The beauty of Tim Robinson’s Netflix comedy show is how men simply double down when faced with disasters of their own making

If you snuck a whoopee cushion onto a male co-worker’s chair before he arrived for a group conference, the crux of the joke, of course, is banking on his embarrassment and surprise. What you wouldn’t see coming is for him not to know what a whoopee cushion is. Or for him to be convinced he actually did fart. Or for him to be genuinely alarmed because the fart is so much milder than his normal farts, which are longer, louder and smellier.

Nor would you expect him to confront his entire team, perplexed: “So what’s the joke, exactly? That nobody’s puking from my fart? Is that the joke? What’s the next joke? Meatball down my leg to make it look like my ballsack ripped open?”

I don’t want to spoil it any further, but in comedian and Saturday Night Live writer Tim Robinson’s world, created in his new Netflix series I Think You Should Leave, this scenario and most of the others go so far past already unexpected premises or twists that the pleasure is less in hitting punchlines and more in observational humor and the bizarre, often dark or twisted way things spiral out of control.

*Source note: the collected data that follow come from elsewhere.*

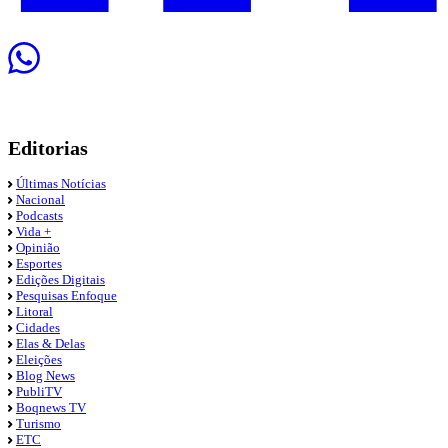
Editorias
Últimas Notícias
Nacional
Podcasts
Vida +
Opinião
Esportes
Edições Digitais
Pesquisas Enfoque
Litoral
Cidades
Elas & Delas
Eleições
Blog News
PubliTV
Boqnews TV
Turismo
ETC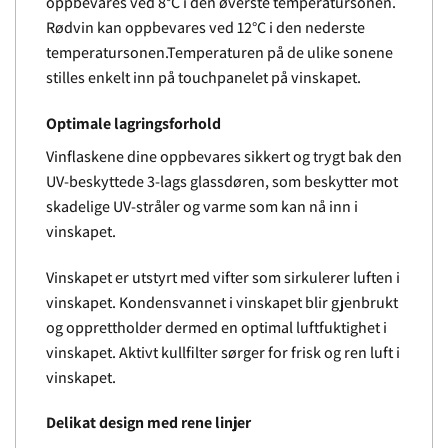
oppbevares ved 8°C i den øverste temperatursonen.
Rødvin kan oppbevares ved 12°C i den nederste
temperatursonen.Temperaturen på de ulike sonene
stilles enkelt inn på touchpanelet på vinskapet.
Optimale lagringsforhold
Vinflaskene dine oppbevares sikkert og trygt bak den
UV-beskyttede 3-lags glassdøren, som beskytter mot
skadelige UV-stråler og varme som kan nå inn i
vinskapet.
Vinskapet er utstyrt med vifter som sirkulerer luften i
vinskapet. Kondensvannet i vinskapet blir gjenbrukt
og opprettholder dermed en optimal luftfuktighet i
vinskapet. Aktivt kullfilter sørger for frisk og ren luft i
vinskapet.
Delikat design med rene linjer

The six episodes, which feature scads of SNL alums and comedians — Andy Samberg, Tim Heidecker, Sam Richardson, Vanessa Bayer and Cecily Strong are standouts — are a master class in surreal and offbeat comedic twists that seem perennially near collapse only to reassemble themselves out of thin air. They also offer a gentle spoof (and sometimes a rebuke, intentionally or not) of modern masculinity.

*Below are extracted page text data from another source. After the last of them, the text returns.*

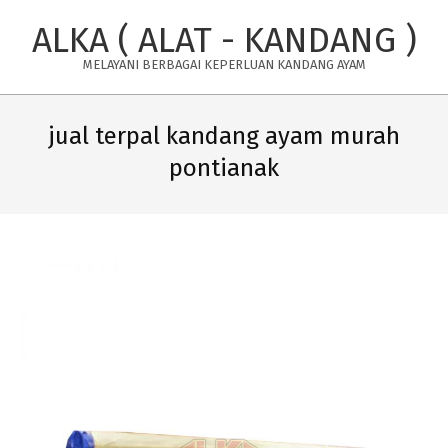
Skip
ALKA ( ALAT - KANDANG )
to
content
MELAYANI BERBAGAI KEPERLUAN KANDANG AYAM
Primary
Navigation
jual terpal kandang ayam murah
Menu
pontianak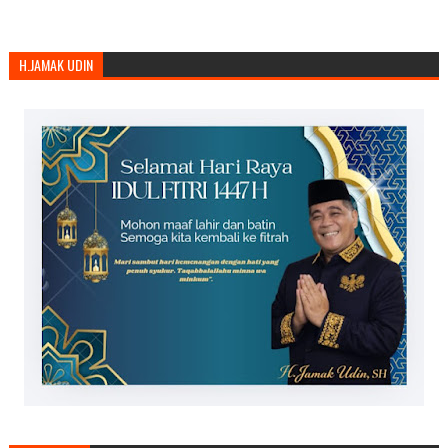
H.JAMAK UDIN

More specifically, the fragile, insecure and weirdly stubborn way men can get in their own way, fuck everything up and then “aggressively double down” until things have gone irrevocably bonkers, only to never admit they fucked up. Watching these men not get away with it, shifting from humiliation to rage and then back to humiliation again, is unexpectedly satisfying, an inadvertent cautionary tale about the perils of thickheaded loutishness.

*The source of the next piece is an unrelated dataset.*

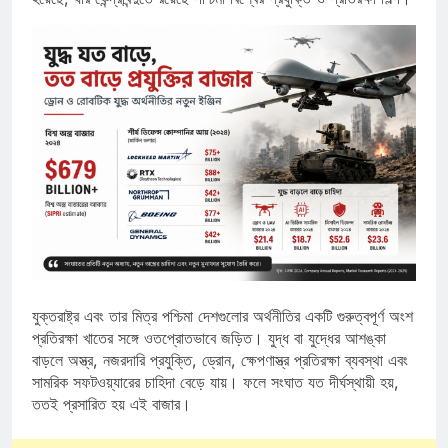
যুক্তরাষ্ট্র এবং তার মিত্র পশ্চিমা দেশগুলোর অর্থনীতির একটি গুরুত্বপূর্ণ অংশ
প্রতিরক্ষা খাতের সঙ্গে ওতপ্রোতভাবে জড়িত। যুদ্ধ বা যুদ্ধের আশঙ্কা
বাড়লে অস্ত্র, নজরদারি প্রযুক্তি, ড্রোন, ক্ষেপণাস্ত্র প্রতিরক্ষা ব্যবস্থা এবং
সামরিক সফটওয়্যারের চাহিদা বেড়ে যায়। ফলে সংঘাত যত দীর্ঘস্থায়ী হয়,
ততই প্রসারিত হয় এই বাজার।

Consider these premises that explore the male inability to just back down:

  • A job interview where it’s gone exceptionally well until the interviewee tries to leave and realizes he’s pulled the door the wrong way and needs to save face
  • A man who hires repairmen to fix termite damage and ends up with a toilet with a hole too small to take a dump in — one only farts can go through
  • A date at a magic show where the husband becomes a magician’s unwitting pawn in front of his embarrassed wife
  • A guy who sees a “Honk if You’re Horny” bumper sticker and takes it literally, beyond all comprehension
  • A date where a man watches helplessly as his female companion eats all the good nachos off a shared appetizer, the ones loaded with the primo toppings on them, but can’t bring himself to confront her
  • Many, many more:

All of these are either awkward social scenarios or gendered embarrassments where a certain alpha command of the controls would wrap it up — but not here. None of the sketches resolve predictably; often they end in utter mania. Some of them just lightly lampoon male insecurity, like one about a horse farm where the penises are reassuringly bred to be the same size as human men’s.

On the occasion when his characters are as confrontational as prescribed masculinity would dictate, it’s the comedic equivalent of bringing an Uzi to a thumb war. When his characters choose conflict avoidance out of ratcheting up insecurity, it’s wincingly, willfully masochistic or absurd. Just when it all reaches what appears to be peak absurdity, it catapults over the line.

But there’s still a strangely sympathetic vulnerability at the core of each male character, even those you see for only a few seconds. These are ultimately tales of beta men pushing back against their undesirable status as prank victims and cucks, horny prowlers or emasculated professionals. And many sketches offer an almost paranoid treatise on social-etiquette faux pas that play out anyone’s worst anxious fears.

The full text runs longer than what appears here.